*** Data in this exercise Section Begins ***

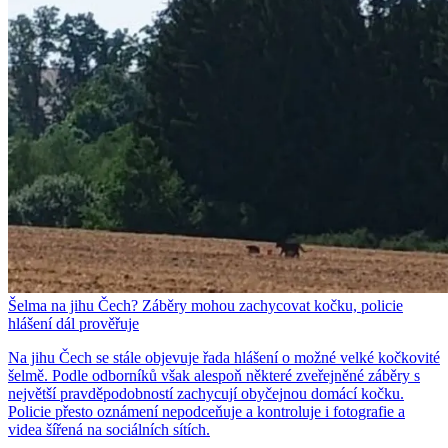
Šelma na jihu Čech? Záběry mohou zachycovat kočku, policie
hlášení dál prověřuje
Na jihu Čech se stále objevuje řada hlášení o možné velké kočkovité
šelmě. Podle odborníků však alespoň některé zveřejněné záběry s
největší pravděpodobností zachycují obyčejnou domácí kočku.
Policie přesto oznámení nepodceňuje a kontroluje i fotografie a
videa šířená na sociálních sítích.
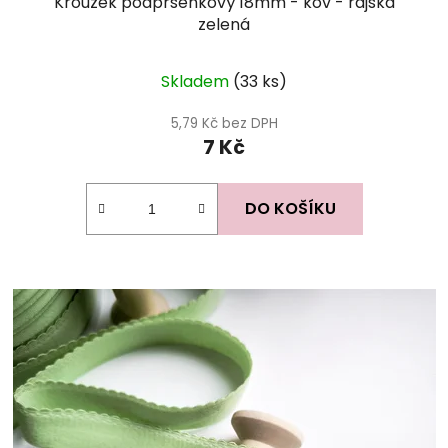
Kroužek podprsenkový 18mm - kov - rajská
zelená
Skladem
(33 ks)
5,79 Kč bez DPH
7 Kč
DO KOŠÍKU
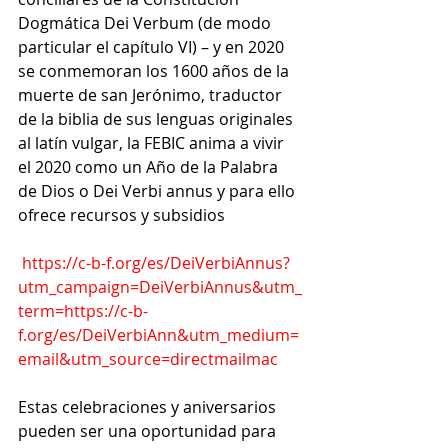
Dogmática Dei Verbum (de modo 
particular el capítulo VI) – y en 2020 
se conmemoran los 1600 años de la 
muerte de san Jerónimo, traductor 
de la biblia de sus lenguas originales 
al latín vulgar, la FEBIC anima a vivir 
el 2020 como un Año de la Palabra 
de Dios o Dei Verbi annus y para ello 
ofrece recursos y subsidios
https://c-b-f.org/es/DeiVerbiAnnus?
utm_campaign=DeiVerbiAnnus&utm_
term=https://c-b-
f.org/es/DeiVerbiAnn&utm_medium=
email&utm_source=directmailmac
Estas celebraciones y aniversarios 
pueden ser una oportunidad para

*** Data in this exercise Section Ends ***

## What needs to be done:
The full listing above, duplicated exactly and without its pictures, is the answer.

## Worked solution:
Šelma na jihu Čech? Záběry mohou zachycovat kočku, policie
hlášení dál prověřuje
Na jihu Čech se stále objevuje řada hlášení o možné velké kočkovité
šelmě. Podle odborníků však alespoň některé zveřejněné záběry s
největší pravděpodobností zachycují obyčejnou domácí kočku.
Policie přesto oznámení nepodceňuje a kontroluje i fotografie a
videa šířená na sociálních sítích.
Kroužek podprsenkový 18mm - kov - rajská
zelená
Skladem
(33 ks)
5,79 Kč bez DPH
7 Kč
DO KOŠÍKU
Dogmática Dei Verbum (de modo 
particular el capítulo VI) – y en 2020 
se conmemoran los 1600 años de la 
muerte de san Jerónimo, traductor 
de la biblia de sus lenguas originales 
al latín vulgar, la FEBIC anima a vivir 
el 2020 como un Año de la Palabra 
de Dios o Dei Verbi annus y para ello 
ofrece recursos y subsidios
https://c-b-f.org/es/DeiVerbiAnnus?
utm_campaign=DeiVerbiAnnus&utm_
term=https://c-b-
f.org/es/DeiVerbiAnn&utm_medium=
email&utm_source=directmailmac
Estas celebraciones y aniversarios 
pueden ser una oportunidad para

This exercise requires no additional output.